Preface
This paper was first published in the Bulletin of the Communist Platform No.1, October 1977. The context in which it was researched and written was the period between 1974 and 1978, a period of intense debate and discussion within and between some of the socialist groups claiming a Marxist heritage in India. The one with which I was associated was the Revolutionary Bolshevik Circle (RBC) in Bombay, but I had major disagreements with it. One was the perspective of building a vanguard Leninist party, which, in practice, involved extremely sectarian and polemical interactions with other socialist groups. The idea that any of these groups – even the RBC, which undoubtedly took theory, the study of Marx, the legacy of the Russian revolution and a critique of Stalinism more seriously than any other group – could claim exclusive leadership of a socialist revolutionary movement seemed questionable. This was connected to a second criticism: designation of the industrial proletariat working in large-scale enterprises as the sole motor force of the revolution. One of the groups with whose members we were having discussions was working with agricultural labourers and the rural poor: mightn’t these sections too have to be involved in any revolutionary movement?

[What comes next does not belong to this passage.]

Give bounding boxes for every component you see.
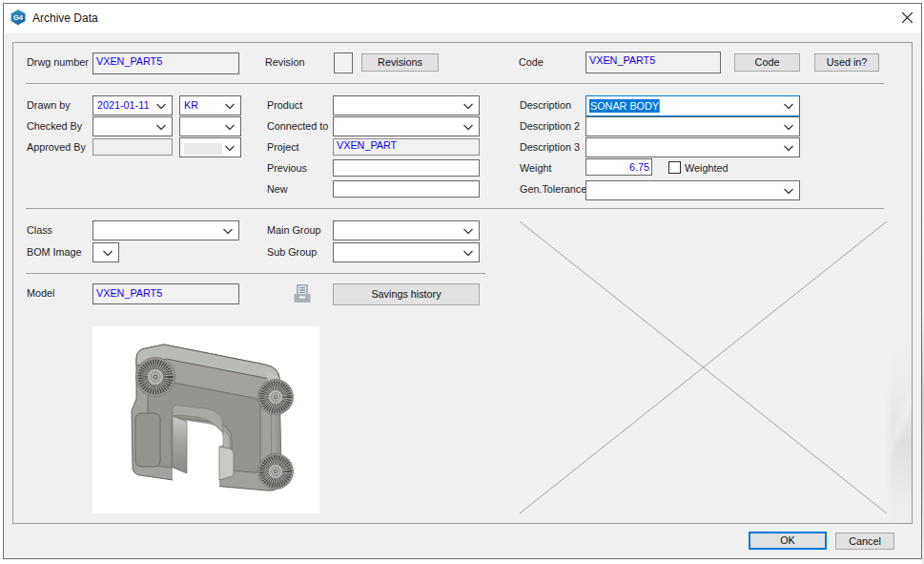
svg-text:G4: G4 [13, 13, 24, 22]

However, the criticism that preoccupied me most was that this perspective excluded the vast majority of proletarian women, only a tiny proportion of whom were employed in large-scale industry. I began working on a critique of this marginalisation of working-class women, drawing on two sources. One was a study of Marx’s writings on domestic labour, which seemed to be marked by inconsistencies and contradictions. The other was my own experience taking care of a household and two little pre-school children on a very small income: we had no washing machine or fridge; I cooked on a kerosene stove that often made pots and pans sooty; queued up at the ration shop for kerosene and inferior rice from which stones had to be picked out before cooking; used cloth nappies for my baby until he was toilet-trained; and although we had running water in our flat, the supply was limited to a few hours in the morning and an hour or two in the evening (and occasionally failed to come even at these times), so we had to store water in a drum for washing and bathing etc., and in a matka for drinking and cooking, and there were times when it ran short.

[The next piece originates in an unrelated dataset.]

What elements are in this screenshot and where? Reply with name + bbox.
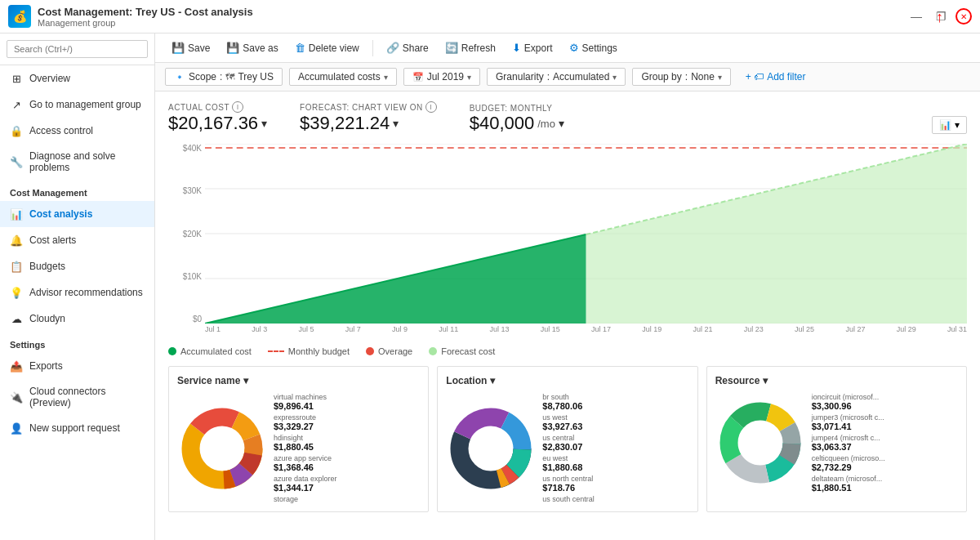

It was hard work, but working-class women living in urban shanty-towns and poor rural women had an incomparably harder time, queueing up to collect water from a common tap or well and carrying the heavy waterpots home; in some cases collecting firewood for cooking; collecting wheat from the ration shop, taking it to the mill to be ground, and making chapatis from the atta; cleaning made so much more difficult because there wasn’t a proper floor; and so on: all extremely heavy, time-consuming tasks.